Stimulation of cellular glucose uptake

The cellular glucose uptake stimulating effects were evaluated through glucose uptake by yeast and muscle cell assays.

Glucose uptake by yeast cells

Yeast cells suspension was prepared by the method of Cirillo.³⁴ A volume of 0.5 ml of formulations (2.5; 5; 7.5; and 10 mg/ml) was added to 0.5 ml of glucose solution (25 mmol/l). The mixture was incubated at 37°C for 10 minutes. Then 50 μl of yeast suspension was added to start the reaction. The mixture was vortexed, and incubated at 37°C for 60 minutes. After incubation, the mixture was centrifuged at 3000g for 5 minutes. The supernatant was collected and the glucose content was determined by the method of Trinder.³³ The control was done without the formulation. The glucose uptake was calculated as follows:

Glucose uptake (%) = [\begin{array}{l} (Abs control - Abs sample) / \\ Abs control \end{array}] \times 100

Glucose uptake by muscle cells

Glucose uptake of the formulation by muscle cells was evaluated by the method of Al-Awadi et al.³⁵ Muscle tissue obtained from psoas muscle of adult rats was cut into pieces of 0.25 g, and preincubated in a Krebs solution containing glucose (11.1 mM) for 5 minutes in the CO₂ incubator. Three mediums were done including muscle tissue alone (Control), muscle tissue with insulin (50 mU/l), and muscle tissue with both insulin and formulation (5, 7.5, and 10 mg/ml). Each medium was incubated for 2.5 hours in a CO₂ incubator. Aliquots of 2 ml were removed from each medium after 30 minutes of incubation, and glucose content was determined by the method of Trinder.³³ Glucose uptake was calculated as follows:

Glucose uptake (%) = [\begin{array}{l} (Abs control - Abs sample) / \\ Abs control \end{array}] \times 100

Statistical analysis

Statistical analysis was done by the Statistical Package for Social Science software, version 20.0 for Windows. One-way Analysis of variance between groups was done with Least Significant Difference. A Post hoc test was realized to compare values 2 by 2. A significativity level was retained at .05. The SC₅₀ and IC₅₀ values were Oed by linear regression.

Results

Polyphenolic compounds content of formulations

The polyphenolic compounds content of formulations is shown in Table 1. Total polyphenols content was varied to 351.11 at 487.11 µg EGA/mg of Formulation, while the flavonoids content was varied to 150.57 at 280.86 µg EC/mg of Formulation. F1 contains the most total polyphenols and flavonoids, while F2 contains the least of both.

Table 1.

Phytochemicals content of formulations.

Phytochemicals	F1	F2	F3
Total polyphenols (µg EGA/mg of F)	487.11 ± 4.02^a	351.11 ± 5.75^b	485.78 ± 4.82^a
Flavonoids (µg EC/mg of F)	280.86 ± 0.18^a	150.57 ± 0.11^b	203.44 ±031^c

Abbreviations: EC, equivalence of Catechin; EGA, equivalence of Gallic acid; F, formulation.
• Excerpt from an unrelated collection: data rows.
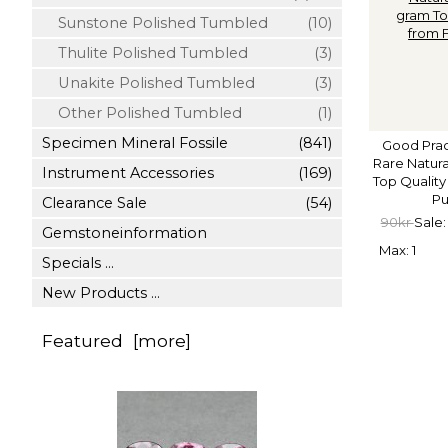
Sunstone Polished Tumbled
(10)
Thulite Polished Tumbled
(3)
Unakite Polished Tumbled
(3)
Other Polished Tumbled
(1)
Specimen Mineral Fossile
(841)
Good Prac
Rare Natura
Instrument Accessories
(169)
Top Quality
Pu
Clearance Sale
(54)
90kr
Sale:
Gemstoneinformation
Max: 1
Specials ...
New Products ...
Featured [more]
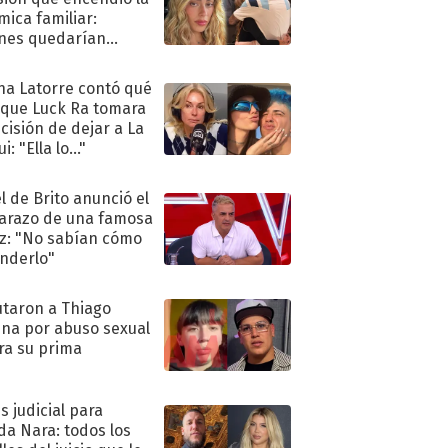
mica familiar:
nes quedarían
ra de su boda
na Latorre contó qué
 que Luck Ra tomara
ecisión de dejar a La
i: "Ella lo..."
l de Brito anunció el
razo de una famosa
iz: "No sabían cómo
nderlo"
taron a Thiago
na por abuso sexual
ra su prima
s judicial para
a Nara: todos los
Values assigned with different letter sin the same line are signiﬁcantly different at P < .05 according to LSD.

Antioxidant properties

Scavenging radicals

The DPPH•, ABTS•, and NO• scavenging properties of different formulations are shown in Table 2 through their SC₅₀. All formulations showed scavenging activities on the 3 radicals. The SC₅₀ for the DPPH• radical ranges from 2.75 mg/ml (F1) to 3.51 mg/ml (F3), for the ABTS• radical from 2.6 mg/ml (F1) to 2.76 mg/ml (F3), and for the NO• radical from 2.59 mg/ml (F2) to 3.3 mg/ml (F1). F1 has the highest DPPH• and ABTS• scavenging activities and F2 has the highest NO• scavenging activity.

Table 2.

SC₅₀ of different radicals.

SC₅₀ (mg/ml)	F1	F2	F3
DPPH•	2.75^a	2.97^b	3.51^c
ABTS•	2.6^a	2.67^b	2.76^c
NO•	3.3^a	2.59^b	3.29^a

Abbreviation: F, formulation; SC, scavenging concentrations.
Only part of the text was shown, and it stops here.